I agree with the Professor, that every system of medicine claims more than it practises. If the system is Science, it includes of necessity the Principle, which the learner can demonstrate only in proportion as he understands it. 
Miscellaneous Writings 242

The final development stream that Mary Baker Eddy set up for society's spiritual self-development, is described by the river Euphrates, which she defined as:

Euphrates (river): Divine Science encompassing the universe and man; the true idea of God; a type of the glory which is to come; metaphysics taking the place of physics; the reign of righteousness. The atmosphere of human belief before it accepts sin, sickness, or death; a state of mortal thought, the only error of which is limitation; finity; the opposite of infinity.

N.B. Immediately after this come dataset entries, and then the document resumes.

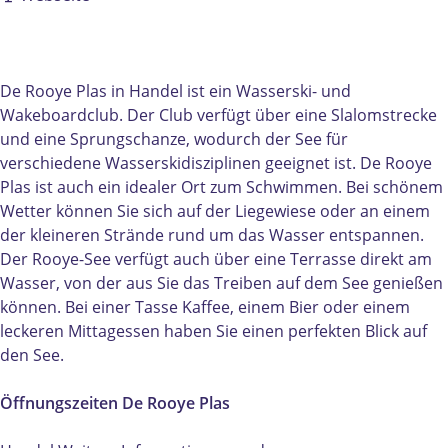
a
W
t
b
e
t
a
e
W
r
e
t
r
a
s
r
e
s
t
k
De Rooye Plas in Handel ist ein Wasserski- und
s
r
k
e
i
Wakeboardclub. Der Club verfügt über eine Slalomstrecke
k
s
i
r
-
und eine Sprungschanze, wodurch der See für
i
k
-
s
e
verschiedene Wasserskidisziplinen geeignet ist. De Rooye
-
i
e
k
n
Plas ist auch ein idealer Ort zum Schwimmen. Bei schönem
e
-
n
i
W
Wetter können Sie sich auf der Liegewiese oder an einem
n
e
W
-
a
der kleineren Strände rund um das Wasser entspannen.
W
n
a
e
k
Der Rooye-See verfügt auch über eine Terrasse direkt am
a
W
k
n
e
Wasser, von der aus Sie das Treiben auf dem See genießen
k
a
e
W
b
können. Bei einer Tasse Kaffee, einem Bier oder einem
e
k
b
a
o
leckeren Mittagessen haben Sie einen perfekten Blick auf
b
e
o
k
a
den See.
o
b
a
e
r
a
o
r
b
d
Öffnungszeiten De Rooye Plas
r
a
d
o
v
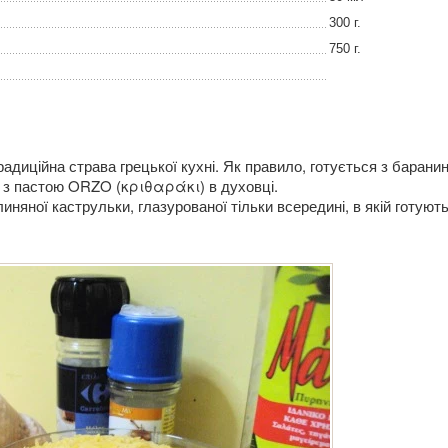
300 г.
750 г.
адиційна страва грецької кухні. Як правило, готується з барани
 з пастою ORZO (κριθαράκι) в духовці.
линяної каструльки, глазурованої тільки всередині, в якій готують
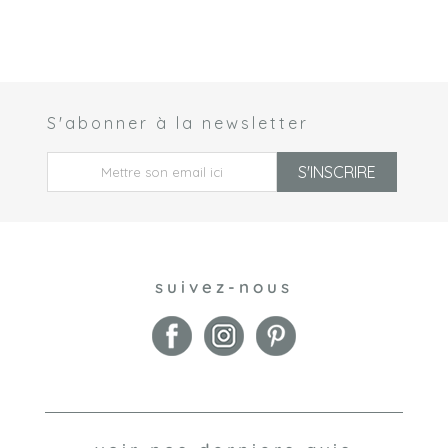
S'abonner à la newsletter
 *
S'INSCRIRE
suivez-nous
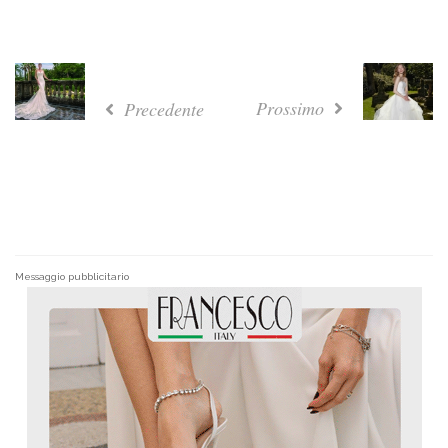
Prossimo
Precedente
Messaggio pubblicitario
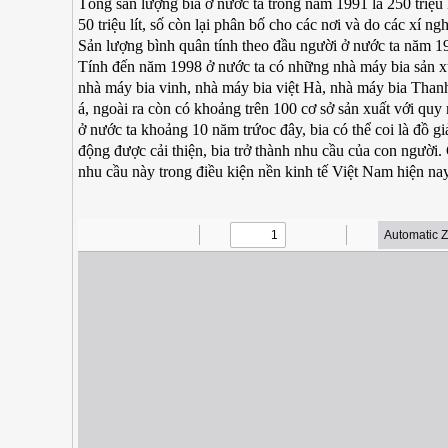
Tổng sản lượng bia ở nước ta trong năm 1991 là 250 triệu l
50 triệu lít, số còn lại phân bố cho các nơi và do các xí n
Sản lượng bình quân tính theo đầu người ở nước ta năm 19
Tính đến năm 1998 ở nước ta có những nhà máy bia sản x
nhà máy bia vinh, nhà máy bia việt Hà, nhà máy bia Tha
á, ngoài ra còn có khoảng trên 100 cơ sở sản xuất với quy
ở nước ta khoảng 10 năm trứoc đây, bia có thể coi là đồ gi
động được cải thiện, bia trở thành nhu cầu của con người
nhu cầu này trong điều kiện nền kinh tế Việt Nam hiện nay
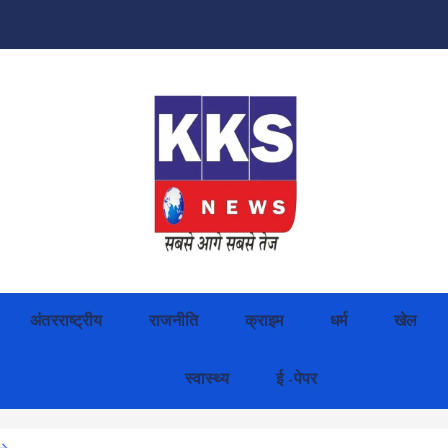
अंतरराष्ट्रीय
राजनीति
क्राइम
धर्म
खेल
स्वास्थ्य
ई -पेपर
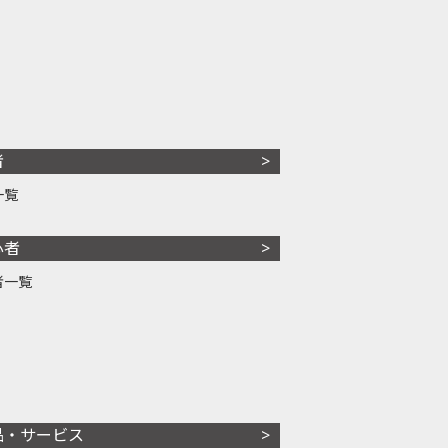
者
一覧
心者
者一覧
品・サービス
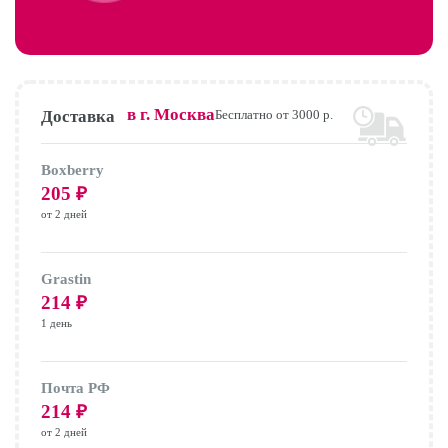
в г.
Москва
Доставка
Бесплатно от 3000 р.
Boxberry
205
₽
от 2 дней
Grastin
214
₽
1 день
Почта РФ
214
₽
от 2 дней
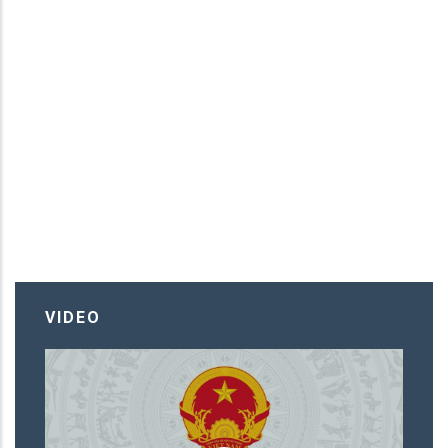
VIDEO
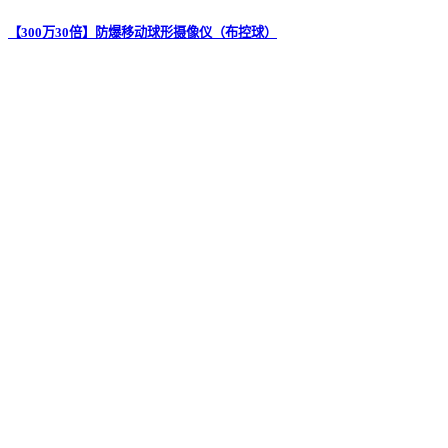
【300万30倍】防爆移动球形摄像仪（布控球）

In the above article from one of her books she writes, "If the system is Science, it includes of necessity the Principle, which the learner can demonstrate only in proportion as he understands it. " This means that more than just a superficial approach in scientific and spiritual development is required to achieve the larger goal. This lack of development over the last hundred years when the above was written, naturally reflects itself in a corresponding decline in this kind of healing work. Nevertheless, it has continued to the present day to some degree, and will likely rebound to its earlier potential when the last development stream that she set up for society to unfold its potential becomes acknowledged and fully activated.

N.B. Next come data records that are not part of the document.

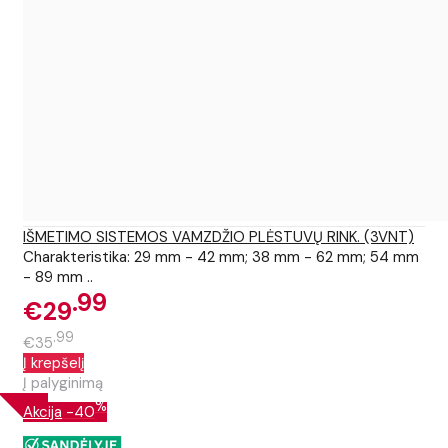
IŠMETIMO SISTEMOS VAMZDŽIO PLĖSTUVŲ RINK. (3VNT)
Charakteristika: 29 mm - 42 mm; 38 mm - 62 mm; 54 mm
- 89 mm ..
99
€29
99
€35
Į krepšelį
Į palyginimą
%
Akcija
-40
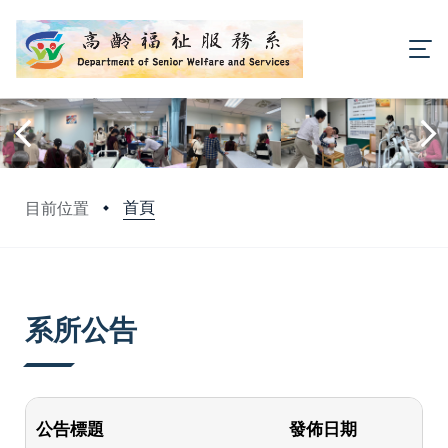
首頁
目前位置
:::
系所公告
公告標題
發佈日期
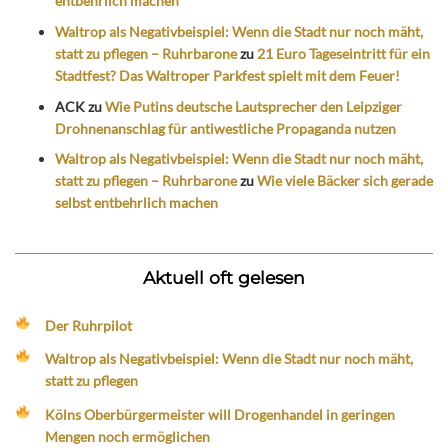
entbehrlich machen
Waltrop als Negativbeispiel: Wenn die Stadt nur noch mäht,
statt zu pflegen – Ruhrbarone
zu
21 Euro Tageseintritt für ein
Stadtfest? Das Waltroper Parkfest spielt mit dem Feuer!
ACK
zu
Wie Putins deutsche Lautsprecher den Leipziger
Drohnenanschlag für antiwestliche Propaganda nutzen
Waltrop als Negativbeispiel: Wenn die Stadt nur noch mäht,
statt zu pflegen – Ruhrbarone
zu
Wie viele Bäcker sich gerade
selbst entbehrlich machen
Aktuell oft gelesen
Der Ruhrpilot
Waltrop als Negativbeispiel: Wenn die Stadt nur noch mäht,
statt zu pflegen
Kölns Oberbürgermeister will Drogenhandel in geringen
Mengen noch ermöglichen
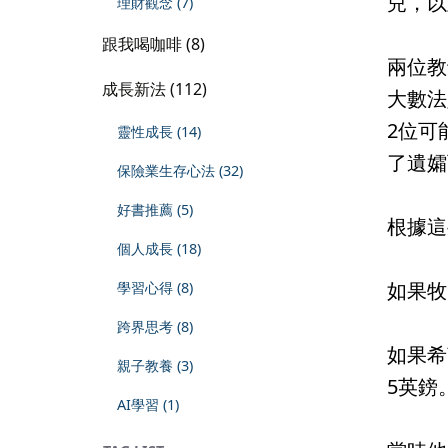
兒，以
理財觀念 (7)
跟我喝咖啡 (8)
兩位教
成長新法 (112)
大數法
2位可
靈性成長 (14)
了遺孀
保險業生存心法 (32)
好書推薦 (5)
根據這
個人成長 (18)
如果牧
學習心得 (8)
跨界思考 (8)
如果希
親子教養 (3)
5英鎊
AI學習 (1)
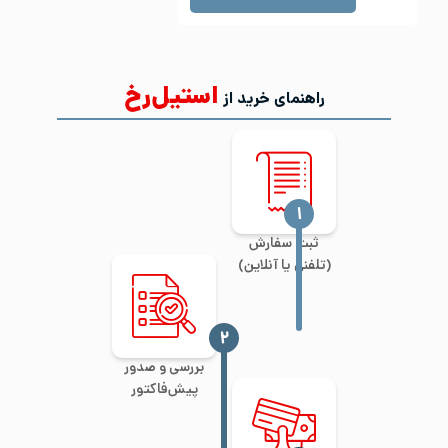
استیل‌رخ
راهنمای خرید از
‍۱
ثبت سفارش
(تلفنی یا آنلاین)
‍۲
بررسی و صدور
پیش‌فاکتور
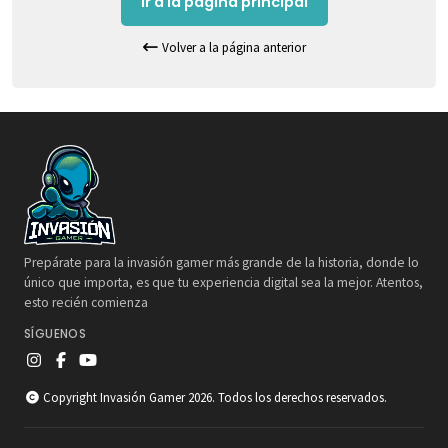
Ir a la pagina principal
Volver a la página anterior
Prepárate para la invasión gamer más grande de la historia, donde lo
único que importa, es que tu experiencia digital sea la mejor. Atentos,
esto recién comienza
SÍGUENOS
Copyright Invasión Gamer 2026. Todos los derechos reservados.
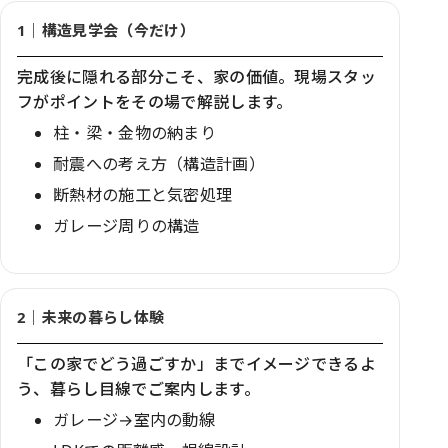
1｜構造見学会（今だけ）
完成後に隠れる部分こそ、家の価値。現場スタッ
フがポイントをその場で解説します。
柱・梁・金物の納まり
耐震への考え方（構造計画）
断熱材の施工と気密処理
ガレージ周りの構造
2｜未来の暮らし体験
「この家でどう過ごすか」までイメージできるよ
う、暮らし目線でご案内します。
ガレージ→室内の動線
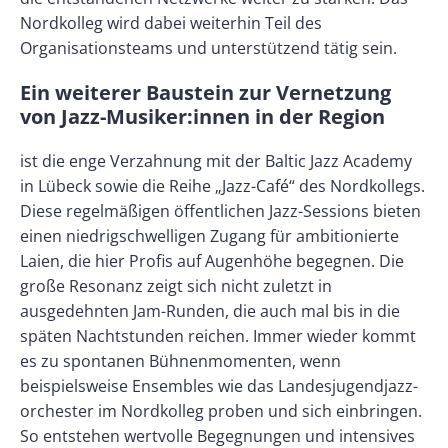
Nordkolleg wird dabei weiterhin Teil des
Organisationsteams und unterstützend tätig sein.
Ein weiterer Baustein zur Vernetzung
von Jazz-Musiker:innen in der Region
ist die enge Verzahnung mit der Baltic Jazz Academy
in Lübeck sowie die Reihe „Jazz-Café“ des Nordkollegs.
Diese regelmäßigen öffentlichen Jazz-Sessions bieten
einen niedrigschwelligen Zugang für ambitionierte
Laien, die hier Profis auf Augenhöhe begegnen. Die
große Resonanz zeigt sich nicht zuletzt in
ausgedehnten Jam-Runden, die auch mal bis in die
späten Nachtstunden reichen. Immer wieder kommt
es zu spontanen Bühnenmomenten, wenn
beispielsweise Ensembles wie das Landesjugendjazz­
orchester im Nordkolleg proben und sich einbringen.
So entstehen wertvolle Begegnungen und intensives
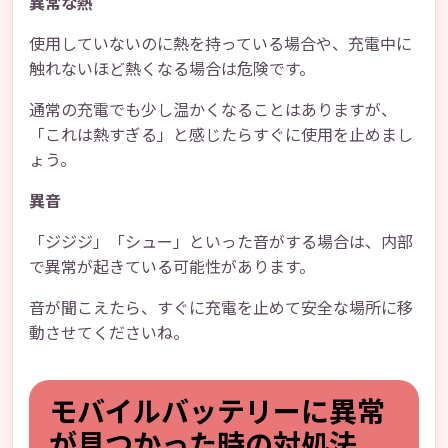
異常な熱
使用していないのに熱を持っている場合や、充電中に
触れないほど熱くなる場合は危険です。
通常の充電でも少し温かくなることはありますが、
「これは熱すぎる」と感じたらすぐに使用を止めまし
ょう。
異音
「ジジジ」「シュー」といった音がする場合は、内部
で異常が起きている可能性があります。
音が聞こえたら、すぐに充電を止めて安全な場所に移
動させてくださいね。
モバイルバッテリーに異常
が見つかった時の対処法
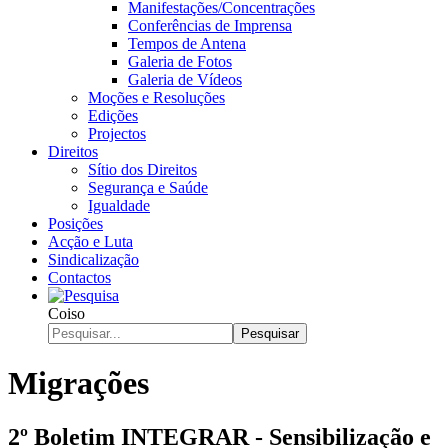
Manifestações/Concentrações
Conferências de Imprensa
Tempos de Antena
Galeria de Fotos
Galeria de Vídeos
Moções e Resoluções
Edições
Projectos
Direitos
Sítio dos Direitos
Segurança e Saúde
Igualdade
Posições
Acção e Luta
Sindicalização
Contactos
Coiso
Pesquisar
Migrações
2º Boletim INTEGRAR - Sensibilização e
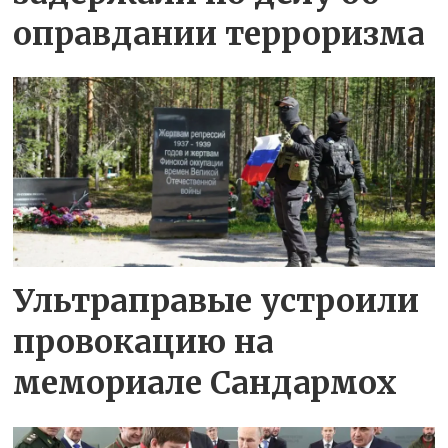
оправдании терроризма
Ультраправые устроили
провокацию на
мемориале Сандармох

The description for the river Euphrates illustrates what is involved in the advance of the scientific development of society's true potential. The definition for the river talks about divine Science encompassing the universe and man. It talks about metaphysics taking the place of physics. And it says more than that. The description of the river has a second sentence attached to the initial statement. In this second sentence we find this boundless process of scientific development described as unfolding in an atmosphere of human thought that is bound to human limits and finity. Isn't she saying to us with that, that it is possible, and she has proven this herself, for one to reach beyond those limits of human thought and embrace in divine Science the universe and man, with all the etceteras this process includes? Indeed, her revelation of Christian Science in 1866 is ample proof of the remarkable capacity of our spiritual nature.